Reporting from both sides, a TEDxJohannesburg talk by TO Molefe
This is text and visuals from my talk at the TEDxJohannesburg salon on social enterprise. The video will be out in December and, obviously, there will probably be differences between the text and the delivered version. Art direction by Pola Maneli.
I am going to ask a few difficult questions about the social enterprise model and of us here who consider ourselves social entrepreneurs. Just questions; no answers. The answers you must find yourselves.
But, before I do that, I need to tell you a story.
Now, I am getting older and slowly, despite my best efforts not to, am turning into my father, Dr Molefe, a retired academic of sorts.
His stories ramble on and on and on before getting to the point. But, as I myself get older, I’m learning to be more patient, to listen. Because his stories always have a point, a thoughtful and often poignant point.
So, here is my long and rambling story. Bear with me:
I am, by training, a chartered accountant-slash-auditor — but by profession, a writer. These may seem worlds apart, accounting and writing. But, they really aren’t.

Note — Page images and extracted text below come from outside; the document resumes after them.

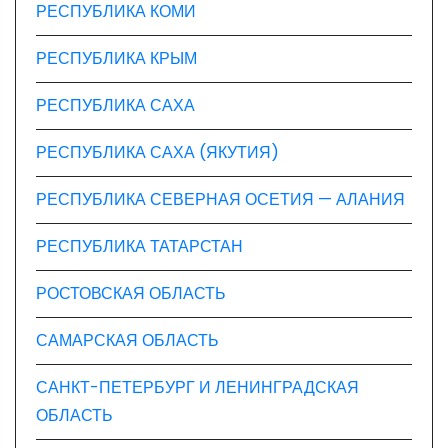
РЕСПУБЛИКА КОМИ
РЕСПУБЛИКА КРЫМ
РЕСПУБЛИКА САХА
РЕСПУБЛИКА САХА (ЯКУТИЯ)
РЕСПУБЛИКА СЕВЕРНАЯ ОСЕТИЯ — АЛАНИЯ
РЕСПУБЛИКА ТАТАРСТАН
РОСТОВСКАЯ ОБЛАСТЬ
САМАРСКАЯ ОБЛАСТЬ
САНКТ-ПЕТЕРБУРГ И ЛЕНИНГРАДСКАЯ
ОБЛАСТЬ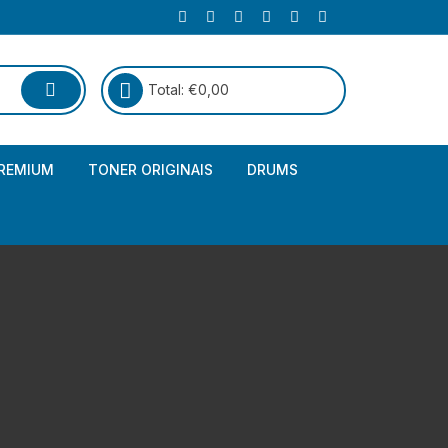
Total:
€
0,00
REMIUM
TONER ORIGINAIS
DRUMS
Canon
Brother – Genérico
HP
Canon – Genérico
Kyocera
Canon – Originais
Epson – Genéricos
HP – Genérico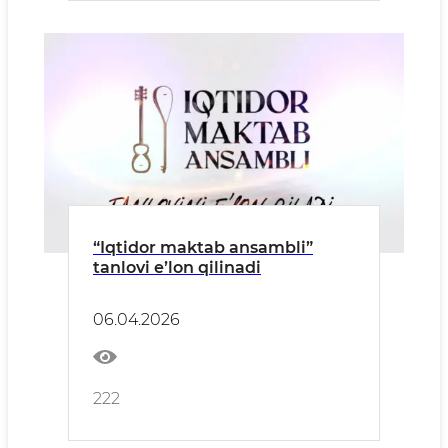
“Iqtidor maktab ansambli”
tanlovi eʼlon qilinadi
06.04.2026
222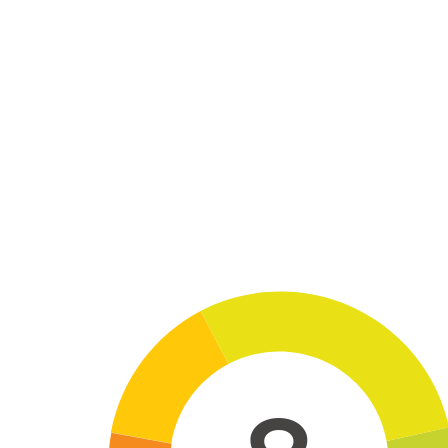
Skip to main content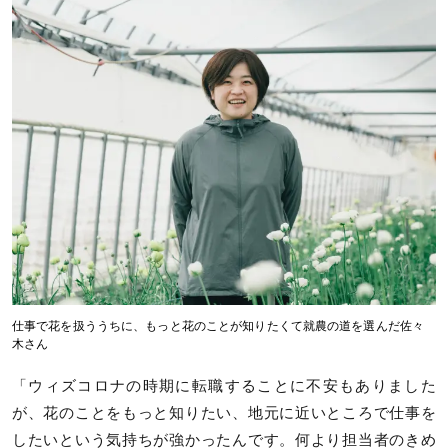
仕事で花を扱ううちに、もっと花のことが知りたくて就農の道を選んだ佐々
木さん
「ウィズコロナの時期に転職することに不安もありました
が、花のことをもっと知りたい、地元に近いところで仕事を
したいという気持ちが強かったんです。何より担当者のきめ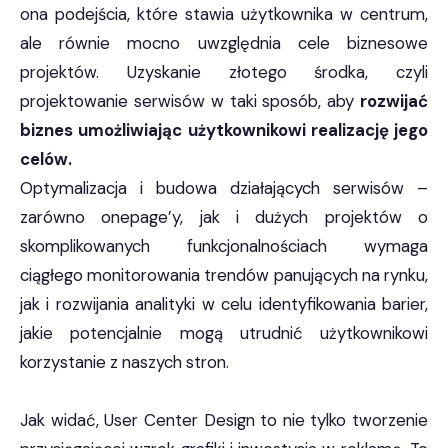
ona podejścia, które stawia użytkownika w centrum,
ale równie mocno uwzględnia cele biznesowe
projektów. Uzyskanie złotego środka, czyli
projektowanie serwisów w taki sposób, aby
rozwijać
biznes umożliwiając użytkownikowi realizację jego
celów.
Optymalizacja i budowa działających serwisów –
zarówno onepage’y, jak i dużych projektów o
skomplikowanych funkcjonalnościach wymaga
ciągłego monitorowania trendów panujących na rynku,
jak i rozwijania analityki w celu identyfikowania barier,
jakie potencjalnie mogą utrudnić użytkownikowi
korzystanie z naszych stron.
Jak widać, User Center Design to nie tylko tworzenie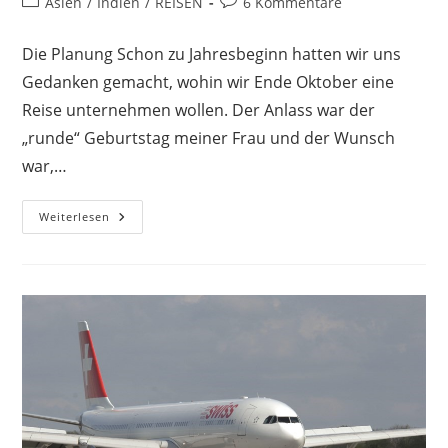
Beitrags-
Beitrags-
Asien
/
Indien
/
REISEN
6 Kommentare
Kategorie:
Kommentare:
Die Planung Schon zu Jahresbeginn hatten wir uns
Gedanken gemacht, wohin wir Ende Oktober eine
Reise unternehmen wollen. Der Anlass war der
„runde“ Geburtstag meiner Frau und der Wunsch
war,…
Reisen
Weiterlesen
Und
Essen
Goes
India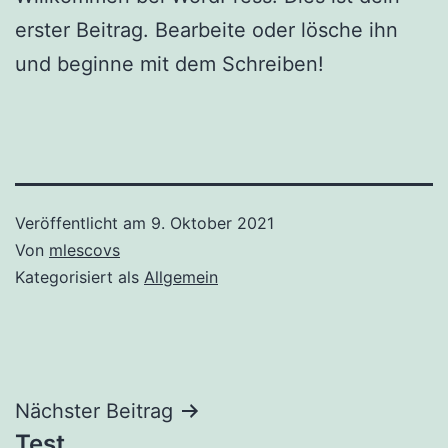
erster Beitrag. Bearbeite oder lösche ihn
und beginne mit dem Schreiben!
Veröffentlicht am
9. Oktober 2021
Von
mlescovs
Kategorisiert als
Allgemein
Beitragsnavigation
Nächster Beitrag
Test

Accounting traces its origins to Mesopotamia, with the discovery of mathematics. But the work of an accountant as we know it today came into its own in feudal societies, where a person was designated the task of calculating and reporting to the feudal lord how much in tribute and labour his vassals had extracted from the serfs on his lands — and paid into the lord’s coffers. This person would report the news, facts and figures he had gathered to his audience, the lord of the lands, to keep him informed and empowered to make decisions.
Much like what reporters today at newspapers do, don’t you think?
Not much has changed in the intervening years. Accounting became professionalised and accountants, especially auditors, still report to the owners of capital like land — to, in our capitalist society, shareholders.
What I am saying, though, is that accounting isn’t, contrary to popular belief, primarily about crunching numbers; it is about finding and telling the story behind the numbers.
I still use the knowledge and techniques I learned from the practice of accountancy when I write today.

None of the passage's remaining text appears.